Television

Sunni Welles, Actor and Bill Cosby Accuser, Dead at 72

Sunni Welles, an actor and musician who accused Bill Cosby of sexual assault, died on Monday in Downey, California, after battling lung cancer, as Variety reports. She was 72. Her son Shaun O’Banion confirmed the news via Twitter.

Welles began her acting career at the age of 10 and appeared in popular TV shows such as Leave It to Beaver and My Three Sons. Born Nancy Kay Rihl in Caracas, Venezuela, she adopted her stage name when she was a teen.

Her entertainment career spanned music and dancing in addition to acting, and she toured the world performing.
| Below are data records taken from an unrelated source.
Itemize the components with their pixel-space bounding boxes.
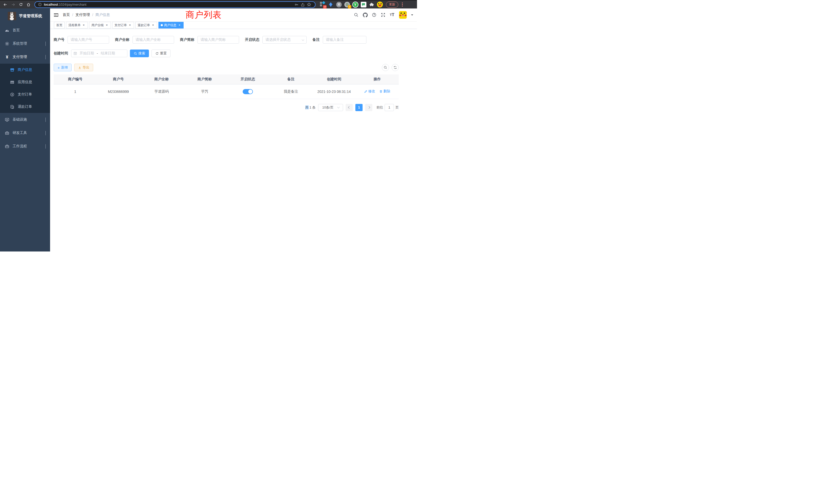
chevron-down-icon	[45, 117, 46, 122]
sidebar-item-label: 首页	[13, 28, 20, 32]
password-key-icon[interactable]	[293, 3, 300, 7]
refresh-table-button[interactable]	[392, 64, 399, 71]
sidebar-item-infra[interactable]: 基础设施	[0, 113, 50, 126]
status-toggle[interactable]	[243, 89, 253, 94]
help-icon[interactable]	[371, 12, 377, 18]
pencil-icon	[364, 90, 368, 93]
extension-yuque-icon[interactable]: Y	[352, 1, 358, 8]
sidebar-item-pay[interactable]: ¥ 支付管理	[0, 50, 50, 64]
tab-refund-order[interactable]: 退款订单×	[135, 22, 157, 28]
browser-forward-icon[interactable]	[10, 1, 17, 8]
search-button[interactable]: 搜索	[130, 49, 149, 57]
active-tab-dot	[161, 24, 163, 26]
plus-icon: +	[58, 66, 60, 70]
url-bar[interactable]: localhost:1024/pay/merchant	[35, 1, 315, 8]
breadcrumb-home[interactable]: 首页	[63, 13, 70, 17]
browser-menu-icon[interactable]	[400, 3, 404, 7]
close-icon[interactable]: ×	[105, 23, 109, 27]
delete-link[interactable]: 删除	[379, 89, 390, 94]
extension-chat-icon[interactable]	[360, 1, 367, 8]
merchant-no-input[interactable]: 请输入商户号	[68, 36, 109, 44]
refund-icon	[10, 105, 14, 109]
dashboard-icon	[5, 28, 9, 32]
start-date-placeholder[interactable]: 开始日期	[79, 51, 95, 56]
browser-reload-icon[interactable]	[18, 1, 24, 8]
filter-row-2: 创建时间 开始日期 - 结束日期 搜索 重置	[54, 49, 399, 57]
fullscreen-icon[interactable]	[380, 12, 386, 18]
sidebar-item-system[interactable]: 系统管理	[0, 37, 50, 50]
breadcrumb: 首页 / 支付管理 / 商户信息	[63, 13, 110, 17]
page-unit-label: 页	[395, 105, 399, 110]
site-info-icon[interactable]	[38, 3, 42, 6]
sidebar-item-app-info[interactable]: 应用信息	[0, 76, 50, 88]
tab-home[interactable]: 首页	[54, 22, 65, 28]
extension-gem-icon[interactable]	[327, 1, 334, 8]
page-size-select[interactable]: 10条/页	[318, 104, 343, 111]
browser-back-icon[interactable]	[2, 1, 9, 8]
app-logo-row[interactable]: 芋道管理系统	[0, 8, 50, 24]
chevron-down-icon	[302, 38, 304, 41]
bookmark-star-icon[interactable]	[306, 2, 312, 7]
reset-button[interactable]: 重置	[152, 49, 171, 57]
status-label: 开启状态	[245, 38, 262, 42]
filter-row-1: 商户号 请输入商户号 商户全称 请输入商户全称 商户简称 请输入商户简称 开启状…	[54, 36, 399, 44]
tab-pay-order[interactable]: 支付订单×	[112, 22, 134, 28]
sidebar-item-workflow[interactable]: 工作流程	[0, 140, 50, 153]
next-page-button[interactable]	[365, 104, 372, 111]
chevron-down-icon	[45, 42, 46, 46]
export-button[interactable]: 导出	[74, 64, 93, 71]
extension-grid-icon[interactable]: 10	[319, 1, 326, 8]
briefcase-icon	[5, 144, 9, 148]
close-icon[interactable]: ×	[151, 23, 155, 27]
tab-user-group[interactable]: 用户分组×	[89, 22, 111, 28]
full-name-input[interactable]: 请输入商户全称	[132, 36, 174, 44]
short-name-input[interactable]: 请输入商户简称	[197, 36, 239, 44]
font-size-icon[interactable]: TT	[389, 12, 395, 18]
status-select[interactable]: 请选择开启状态	[262, 36, 307, 44]
remark-input[interactable]: 请输入备注	[323, 36, 367, 44]
close-icon[interactable]: ×	[128, 23, 132, 27]
goto-page-input[interactable]: 1	[385, 104, 394, 111]
merchant-no-label: 商户号	[54, 38, 68, 42]
header-search-icon[interactable]	[353, 12, 359, 18]
prev-page-button[interactable]	[346, 104, 353, 111]
sidebar-fold-icon[interactable]	[54, 13, 59, 17]
tab-process-form[interactable]: 流程表单×	[66, 22, 88, 28]
edit-link[interactable]: 修改	[364, 89, 375, 94]
sidebar-item-label: 研发工具	[13, 131, 27, 135]
extension-avatar-icon[interactable]: 1	[344, 1, 350, 8]
toggle-search-button[interactable]	[382, 64, 389, 71]
close-icon[interactable]: ×	[82, 23, 86, 27]
col-status: 开启状态	[226, 74, 269, 84]
end-date-placeholder[interactable]: 结束日期	[100, 51, 116, 56]
breadcrumb-pay[interactable]: 支付管理	[75, 13, 90, 17]
github-icon[interactable]	[362, 12, 368, 18]
close-icon[interactable]: ×	[178, 23, 181, 27]
add-button[interactable]: + 新增	[54, 64, 72, 71]
browser-home-icon[interactable]	[25, 1, 32, 8]
url-text[interactable]: localhost:1024/pay/merchant	[44, 3, 86, 6]
store-icon	[10, 68, 14, 72]
profile-emoji-icon[interactable]	[377, 1, 383, 8]
extension-badge: 1	[348, 5, 351, 8]
cell-created: 2021-10-23 08:31:14	[312, 84, 356, 99]
toolbox-icon	[5, 131, 9, 135]
sidebar-item-dev-tools[interactable]: 研发工具	[0, 126, 50, 140]
extension-cmd-icon[interactable]: ⌘	[336, 1, 342, 8]
user-avatar[interactable]	[399, 11, 407, 19]
sidebar-item-home[interactable]: 首页	[0, 24, 50, 37]
tab-merchant-info[interactable]: 商户信息×	[158, 22, 183, 28]
sidebar-item-refund-order[interactable]: 退款订单	[0, 100, 50, 113]
avatar-caret-icon[interactable]	[411, 14, 413, 16]
share-icon[interactable]	[300, 3, 306, 7]
create-time-label: 创建时间	[54, 51, 71, 56]
sidebar-item-pay-order[interactable]: 支付订单	[0, 88, 50, 100]
sidebar-item-merchant-info[interactable]: 商户信息	[0, 64, 50, 76]
sidebar-item-label: 工作流程	[13, 144, 27, 148]
extensions-puzzle-icon[interactable]	[369, 1, 375, 8]
monitor-icon	[5, 117, 9, 122]
cell-actions: 修改 删除	[356, 84, 399, 99]
page-number-1[interactable]: 1	[355, 104, 363, 111]
chrome-update-button[interactable]: 更新	[386, 2, 398, 8]
date-range-input[interactable]: 开始日期 - 结束日期	[71, 49, 127, 57]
In 1979, she starred as the principal dancer with the Folies Bergère musical variety show in Las Vegas.

In 2015, Welles alleged Cosby sexually assaulted her when she was 17 years old in the Sixties. According to a March 2015 statement she made via her lawyer Gloria Allred, Welles claimed she met Cosby while on set for I Spy and that he later invited her to a jazz club, where she ordered a Coca-Cola. Welles stated that she didn’t remember leaving the club or driving anywhere. What she remembered next was “waking up naked in a bed alone in a sparsely furnished apartment” and feeling as if she had had sex. She alleged that after she called Cosby to ask what occurred, he said that she had drunk champagne and he took her to the apartment to sleep it off. At the time, she said she believed him.
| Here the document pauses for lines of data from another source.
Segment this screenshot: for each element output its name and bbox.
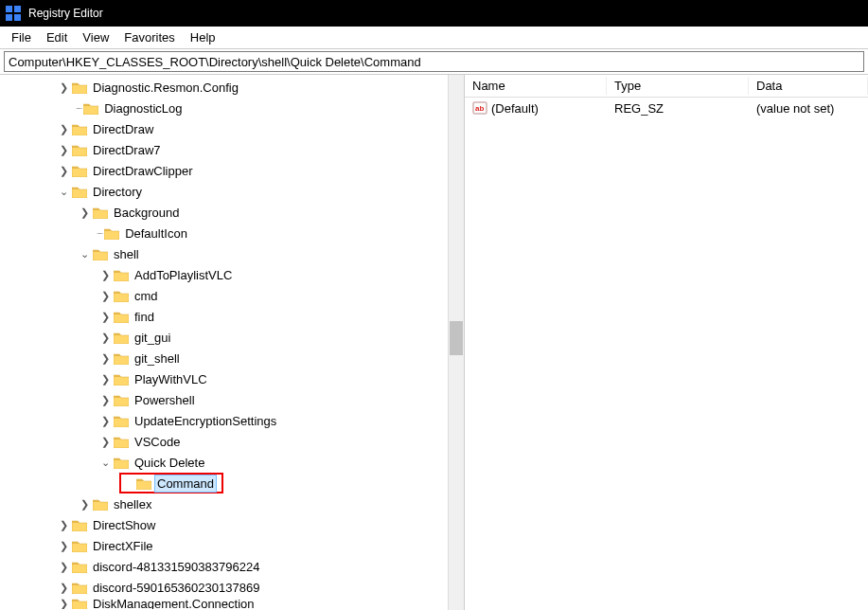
tree-item[interactable]: ❯cmd (0, 285, 464, 306)
folder-icon (114, 436, 129, 448)
tree-label: cmd (133, 288, 160, 304)
tree-label: VSCode (133, 434, 182, 450)
menu-edit[interactable]: Edit (39, 28, 75, 46)
folder-icon (72, 519, 87, 531)
tree-item[interactable]: ❯DiskManagement.Connection (0, 598, 464, 609)
tree-item[interactable]: ❯Powershell (0, 389, 464, 410)
tree-item[interactable]: ❯VSCode (0, 431, 464, 452)
tree-label: DirectXFile (91, 538, 155, 554)
folder-icon (72, 598, 87, 609)
expander-icon[interactable]: ❯ (57, 144, 70, 156)
value-list-pane: Name Type Data ab(Default)REG_SZ(value n… (464, 75, 868, 610)
expander-icon[interactable]: ❯ (57, 540, 70, 552)
expander-icon[interactable]: ⌄ (78, 248, 91, 260)
expander-icon[interactable]: ❯ (57, 165, 70, 177)
value-name: (Default) (491, 101, 539, 116)
expander-icon[interactable]: ❯ (57, 582, 70, 594)
expander-icon[interactable]: ❯ (57, 598, 70, 609)
expander-icon[interactable]: ❯ (57, 561, 70, 573)
header-name[interactable]: Name (465, 77, 607, 95)
expander-icon[interactable]: ❯ (98, 311, 112, 323)
tree-item[interactable]: ❯DirectDraw7 (0, 139, 464, 160)
tree-item[interactable]: ❯DirectDrawClipper (0, 160, 464, 181)
tree-view[interactable]: ❯Diagnostic.Resmon.Config·····Diagnostic… (0, 75, 464, 609)
tree-scrollbar[interactable] (448, 75, 464, 610)
tree-item[interactable]: ❯discord-590165360230137869 (0, 577, 464, 598)
tree-item[interactable]: ⌄shell (0, 243, 464, 264)
tree-label: Directory (91, 184, 144, 200)
tree-item[interactable]: ⌄Directory (0, 181, 464, 202)
tree-label: find (133, 309, 156, 325)
folder-icon (72, 81, 87, 94)
expander-icon[interactable]: ❯ (57, 519, 70, 531)
tree-item[interactable]: ❯Background (0, 202, 464, 223)
folder-icon (114, 415, 129, 427)
tree-label: discord-590165360230137869 (91, 580, 261, 596)
menu-help[interactable]: Help (183, 28, 223, 46)
svg-rect-3 (14, 14, 21, 21)
expander-icon[interactable]: ❯ (98, 352, 112, 365)
tree-connector: ····· (76, 104, 81, 113)
tree-item[interactable]: ❯find (0, 306, 464, 327)
tree-label: Command (155, 475, 216, 492)
tree-item[interactable]: ❯DirectXFile (0, 535, 464, 556)
expander-icon[interactable]: ❯ (57, 81, 70, 94)
svg-rect-2 (6, 14, 12, 21)
value-data-cell: (value not set) (749, 99, 868, 117)
tree-item[interactable]: ❯Diagnostic.Resmon.Config (0, 77, 464, 98)
expander-icon[interactable]: ❯ (98, 269, 112, 281)
expander-icon[interactable]: ❯ (98, 394, 112, 406)
menu-view[interactable]: View (75, 28, 116, 46)
header-type[interactable]: Type (607, 77, 749, 95)
expander-icon[interactable]: ❯ (98, 436, 112, 448)
tree-item[interactable]: ❯git_shell (0, 348, 464, 368)
scrollbar-thumb[interactable] (450, 321, 463, 355)
expander-icon[interactable]: ❯ (78, 498, 91, 511)
tree-item[interactable]: ❯DirectShow (0, 514, 464, 535)
value-list-body: ab(Default)REG_SZ(value not set) (465, 98, 868, 118)
list-header-row: Name Type Data (465, 75, 868, 98)
tree-label: shellex (112, 496, 153, 512)
titlebar: Registry Editor (0, 0, 868, 27)
menu-favorites[interactable]: Favorites (116, 28, 182, 46)
content-area: ❯Diagnostic.Resmon.Config·····Diagnostic… (0, 74, 868, 610)
folder-icon (72, 186, 87, 198)
value-type-cell: REG_SZ (607, 99, 749, 117)
tree-item[interactable]: ❯git_gui (0, 327, 464, 348)
header-data[interactable]: Data (749, 77, 868, 95)
address-bar[interactable]: Computer\HKEY_CLASSES_ROOT\Directory\she… (4, 51, 864, 72)
folder-icon (114, 311, 129, 323)
expander-icon[interactable]: ❯ (98, 290, 112, 302)
tree-item[interactable]: ❯shellex (0, 493, 464, 514)
address-path: Computer\HKEY_CLASSES_ROOT\Directory\she… (9, 55, 421, 69)
tree-pane: ❯Diagnostic.Resmon.Config·····Diagnostic… (0, 75, 464, 610)
tree-item[interactable]: ❯AddToPlaylistVLC (0, 264, 464, 285)
tree-item[interactable]: ❯UpdateEncryptionSettings (0, 410, 464, 431)
tree-item[interactable]: ❯DirectDraw (0, 118, 464, 139)
tree-item[interactable]: Command (0, 473, 464, 493)
tree-item[interactable]: ❯discord-481331590383796224 (0, 556, 464, 577)
expander-icon[interactable]: ❯ (98, 332, 112, 344)
expander-icon[interactable]: ⌄ (98, 457, 112, 469)
expander-icon[interactable]: ❯ (98, 373, 112, 386)
folder-icon (72, 123, 87, 135)
tree-label: DefaultIcon (123, 225, 189, 242)
folder-icon (72, 165, 87, 177)
svg-rect-0 (6, 6, 12, 12)
folder-icon (72, 144, 87, 156)
folder-icon (114, 332, 129, 344)
folder-icon (72, 540, 87, 552)
tree-item[interactable]: ·····DefaultIcon (0, 223, 464, 243)
value-row[interactable]: ab(Default)REG_SZ(value not set) (465, 98, 868, 118)
tree-item[interactable]: ·····DiagnosticLog (0, 98, 464, 118)
expander-icon[interactable]: ❯ (57, 123, 70, 135)
menu-file[interactable]: File (4, 28, 39, 46)
tree-item[interactable]: ❯PlayWithVLC (0, 368, 464, 389)
folder-icon (104, 227, 119, 240)
expander-icon[interactable]: ⌄ (57, 186, 70, 198)
tree-label: DirectDraw (91, 121, 155, 137)
folder-icon (93, 206, 108, 219)
expander-icon[interactable]: ❯ (98, 415, 112, 427)
expander-icon[interactable]: ❯ (78, 206, 91, 219)
tree-item[interactable]: ⌄Quick Delete (0, 452, 464, 473)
In a second incident, she went to dinner with Cosby at the Magic Castle where she recalled drinking a Coke again and she “awakened in the same room alone and naked.” She said they never spoke again. Welles was among dozens of women who accused Cosby of drugging and sexually assaulting them. In 2018, Cosby was convicted of sexual assault. His conviction was overturned in June 2021 by the Pennsylvania Supreme Court.

In the late Nineties, after Welles retired from acting, she played as a jazz soloist in her band Shiver in California. According to IMDB, she also appeared in the credits as a production assistant for Quincy M.E. in 1983 and appeared in O’Banion’s 2004 short, Lift.